Disgruntled parents are starting to drive a renewed conversation about caring for children at home.

But will politicians listen?

It feels like no one in politics is fighting for families.

Our mass experiment in outsourcing the care of children has been deeply unsatisfying for mothers and fathers and there are concerns it may not always be in the best interests of children.

Childcare is unaffordable for government and increasingly so for households.

Despite the best efforts of those who work under difficult conditions in the sector, it remains substandard.

There are chronic staff shortages.

Above all, many mothers feel trapped. They would rather stay home with their babies but have no choice but to get back into the workforce.

And those who are well off enough to have choice feel pressured.

“I care for my own kids, so why am I made to feel like a freak?” was the cry from the heart from young mother of four, Virginia Tapscott, writing in the Weekend Australian.

Virginia Tapscott's article in the Weekend Australian.

Her article told many inconvenient truths about our restructure of the family in recent decades.

It is clearly not working for mothers or children.

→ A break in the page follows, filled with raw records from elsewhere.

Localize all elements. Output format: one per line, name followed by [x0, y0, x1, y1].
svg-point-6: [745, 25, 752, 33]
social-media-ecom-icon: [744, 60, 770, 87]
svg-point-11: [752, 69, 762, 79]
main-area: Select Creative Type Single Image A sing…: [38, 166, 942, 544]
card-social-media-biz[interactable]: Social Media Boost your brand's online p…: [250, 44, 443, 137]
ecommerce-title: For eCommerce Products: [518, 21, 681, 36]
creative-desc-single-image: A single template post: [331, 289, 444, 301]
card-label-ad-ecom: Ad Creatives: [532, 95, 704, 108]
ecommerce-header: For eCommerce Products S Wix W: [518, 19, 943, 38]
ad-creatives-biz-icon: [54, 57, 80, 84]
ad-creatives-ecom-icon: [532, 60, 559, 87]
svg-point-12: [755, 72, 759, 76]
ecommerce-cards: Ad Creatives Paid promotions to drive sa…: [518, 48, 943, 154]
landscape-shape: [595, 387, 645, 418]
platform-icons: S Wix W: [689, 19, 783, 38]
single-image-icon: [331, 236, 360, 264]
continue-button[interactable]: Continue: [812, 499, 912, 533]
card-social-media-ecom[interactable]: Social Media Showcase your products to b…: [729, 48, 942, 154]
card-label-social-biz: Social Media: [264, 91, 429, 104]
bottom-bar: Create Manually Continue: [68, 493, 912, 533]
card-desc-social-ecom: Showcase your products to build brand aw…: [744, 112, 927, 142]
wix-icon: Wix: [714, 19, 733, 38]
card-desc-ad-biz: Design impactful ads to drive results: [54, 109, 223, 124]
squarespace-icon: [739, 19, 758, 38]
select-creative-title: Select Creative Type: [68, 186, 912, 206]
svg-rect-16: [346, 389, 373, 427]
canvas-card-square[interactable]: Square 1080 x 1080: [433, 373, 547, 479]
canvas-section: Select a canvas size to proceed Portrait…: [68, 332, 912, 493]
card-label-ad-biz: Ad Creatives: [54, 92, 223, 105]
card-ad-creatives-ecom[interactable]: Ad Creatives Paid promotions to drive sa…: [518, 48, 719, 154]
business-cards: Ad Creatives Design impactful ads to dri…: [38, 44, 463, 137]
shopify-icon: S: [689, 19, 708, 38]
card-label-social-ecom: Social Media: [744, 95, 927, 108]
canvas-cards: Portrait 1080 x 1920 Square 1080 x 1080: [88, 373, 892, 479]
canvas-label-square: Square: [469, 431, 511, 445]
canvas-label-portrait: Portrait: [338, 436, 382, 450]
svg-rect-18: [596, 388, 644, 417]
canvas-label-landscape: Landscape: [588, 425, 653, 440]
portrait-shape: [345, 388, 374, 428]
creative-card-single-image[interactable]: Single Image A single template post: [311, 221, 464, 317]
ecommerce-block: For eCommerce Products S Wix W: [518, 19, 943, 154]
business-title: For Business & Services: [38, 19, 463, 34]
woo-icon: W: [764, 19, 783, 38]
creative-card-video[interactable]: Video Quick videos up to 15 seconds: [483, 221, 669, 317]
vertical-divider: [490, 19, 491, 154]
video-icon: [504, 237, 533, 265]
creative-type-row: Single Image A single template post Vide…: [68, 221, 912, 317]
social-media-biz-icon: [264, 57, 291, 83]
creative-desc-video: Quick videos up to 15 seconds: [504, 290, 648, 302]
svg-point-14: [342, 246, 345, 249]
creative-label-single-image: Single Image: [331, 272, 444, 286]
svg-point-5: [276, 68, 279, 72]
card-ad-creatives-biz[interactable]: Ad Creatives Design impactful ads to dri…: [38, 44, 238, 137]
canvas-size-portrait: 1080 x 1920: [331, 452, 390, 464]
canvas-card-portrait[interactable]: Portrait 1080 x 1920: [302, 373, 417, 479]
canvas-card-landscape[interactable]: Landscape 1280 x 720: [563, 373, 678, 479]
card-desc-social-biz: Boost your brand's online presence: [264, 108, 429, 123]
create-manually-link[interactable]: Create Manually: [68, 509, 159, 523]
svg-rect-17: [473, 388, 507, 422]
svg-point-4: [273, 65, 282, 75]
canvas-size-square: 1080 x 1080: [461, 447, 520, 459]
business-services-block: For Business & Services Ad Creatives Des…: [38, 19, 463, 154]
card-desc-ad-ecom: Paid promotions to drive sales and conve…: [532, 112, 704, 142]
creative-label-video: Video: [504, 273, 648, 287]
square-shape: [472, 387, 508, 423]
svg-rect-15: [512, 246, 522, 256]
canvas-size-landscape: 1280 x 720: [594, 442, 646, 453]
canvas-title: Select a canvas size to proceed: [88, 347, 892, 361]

Tapscott says too many women’s only choice is poverty or substandard care for their children.

She writes:

“There is never a mention of the large body of research which measured cortisol in saliva to consistently and repeatedly demonstrate that childcare can be chronically stressful for children. Nothing about separation anxiety, how chronic stress damages the developing brain, or the higher rates of postnatal depression for women who head back to paid work prematurely. Nothing about higher rates of obesity in children who spent long hours in childcare in their earliest years.”

As alarming as this is for children and mothers, the system is also unaffordable.

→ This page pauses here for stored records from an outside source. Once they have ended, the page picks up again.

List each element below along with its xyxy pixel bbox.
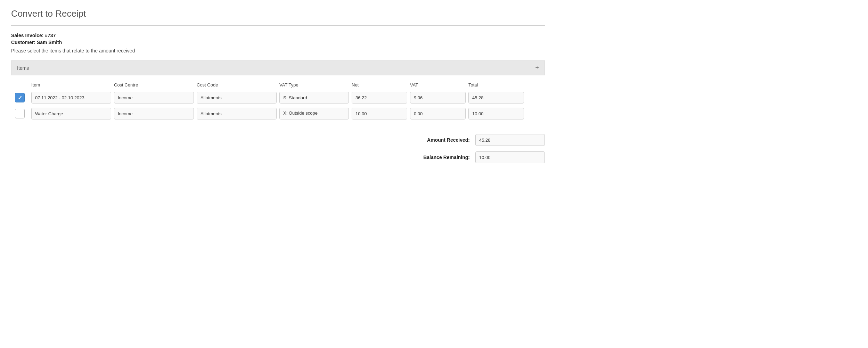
cost-centre-col-header: Cost Centre	[114, 82, 194, 88]
cost-code-col-header: Cost Code	[197, 82, 277, 88]
invoice-info: Sales Invoice: #737 Customer: Sam Smith	[11, 33, 545, 45]
row2-cost-code-field[interactable]	[197, 108, 277, 119]
table-row	[11, 92, 545, 103]
sales-invoice-label: Sales Invoice: #737	[11, 33, 545, 38]
row1-checkbox-cell	[11, 93, 28, 102]
row2-checkbox[interactable]	[15, 109, 25, 118]
add-item-button[interactable]: +	[535, 64, 539, 72]
row2-total-field[interactable]	[468, 108, 524, 119]
vat-col-header: VAT	[410, 82, 466, 88]
vat-type-col-header: VAT Type	[279, 82, 349, 88]
balance-remaining-value[interactable]	[475, 151, 545, 163]
row2-item-field[interactable]	[31, 108, 111, 119]
row1-total-field[interactable]	[468, 92, 524, 103]
row2-vat-type-field[interactable]: X: Outside scope	[279, 108, 349, 119]
summary-section: Amount Received: Balance Remaining:	[11, 134, 545, 163]
row1-vat-field[interactable]	[410, 92, 466, 103]
row2-cost-centre-field[interactable]	[114, 108, 194, 119]
amount-received-label: Amount Received:	[407, 137, 470, 143]
page-container: Convert to Receipt Sales Invoice: #737 C…	[0, 0, 556, 172]
checkbox-col-header	[11, 82, 28, 88]
divider	[11, 25, 545, 26]
row1-item-field[interactable]	[31, 92, 111, 103]
page-title: Convert to Receipt	[11, 8, 545, 19]
row1-vat-type-field[interactable]	[279, 92, 349, 103]
amount-received-value[interactable]	[475, 134, 545, 146]
row1-checkbox[interactable]	[15, 93, 25, 102]
row1-net-field[interactable]	[352, 92, 407, 103]
items-section-header: Items +	[11, 60, 545, 75]
table-row: X: Outside scope	[11, 108, 545, 119]
instructions-text: Please select the items that relate to t…	[11, 48, 545, 53]
row2-vat-field[interactable]	[410, 108, 466, 119]
item-col-header: Item	[31, 82, 111, 88]
balance-remaining-label: Balance Remaining:	[407, 155, 470, 160]
row1-cost-code-field[interactable]	[197, 92, 277, 103]
amount-received-row: Amount Received:	[407, 134, 545, 146]
items-header-label: Items	[17, 65, 29, 71]
table-headers: Item Cost Centre Cost Code VAT Type Net …	[11, 82, 545, 90]
items-table: Item Cost Centre Cost Code VAT Type Net …	[11, 82, 545, 124]
net-col-header: Net	[352, 82, 407, 88]
row2-net-field[interactable]	[352, 108, 407, 119]
customer-label: Customer: Sam Smith	[11, 40, 545, 45]
row1-cost-centre-field[interactable]	[114, 92, 194, 103]
balance-remaining-row: Balance Remaining:	[407, 151, 545, 163]
total-col-header: Total	[468, 82, 524, 88]
row2-checkbox-cell	[11, 109, 28, 118]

Tapscott writes that government subsidies have doubled to $11 billion since 2015 and still workers are underpaid.

She calls for attitudinal change towards stay-at-home parents.

“We can start by stopping the daily insults directed at unpaid caregivers – the sheer gall of telling someone who is already working and making a valuable contribution to society to ‘get back to work’. It’s enough to send your self-worth spiralling, let me tell you – it’s not like I’m sitting here sipping daiquiris. Childbirth and recovery is not a holiday.”

Tapscott goes on to call for income splitting as a way of relieving the tax burden on single income families.

“Splitting an income of $70,000 would save a family almost $7000 in tax. Australia is one of the only countries in the OECD that does not afford this concession to families when one parent becomes a full-time unpaid caregiver.”

Her call was echoed again by Liberal National Senator Matt Canavan at the weekend.

A former economist at the Productivity Commission, Canavan has been a long-time advocate of income splitting and he used his address at the Conservative Political Action Conference (CPAC) in Sydney to renew his call.

“The ultimate profession is the homemaker. They were working at home before it was cool. As CS Lewis said, every other job is to support the homemaker. I will continue to fight for income splitting.”

Like Tapscott, Canavan said we must acknowledge that a parent at home is in fact working – performing an essential service and should be honoured as such.

Canavan had the courage to state what social science has always said but which the woke rainbow left and libertarian right denies and that is: “Kids do better when they are raised by their mum and their dad who are married.”

Of caring for kids, Tapscott said: “I know it’s essential work because it must be done – all else springs from foundational tasks of caring”.

Despite Canavan’s best efforts over many years, income splitting is still not on the Coalition’s agenda.

Family First believes parents should have genuine choice when it comes to caring for children at home.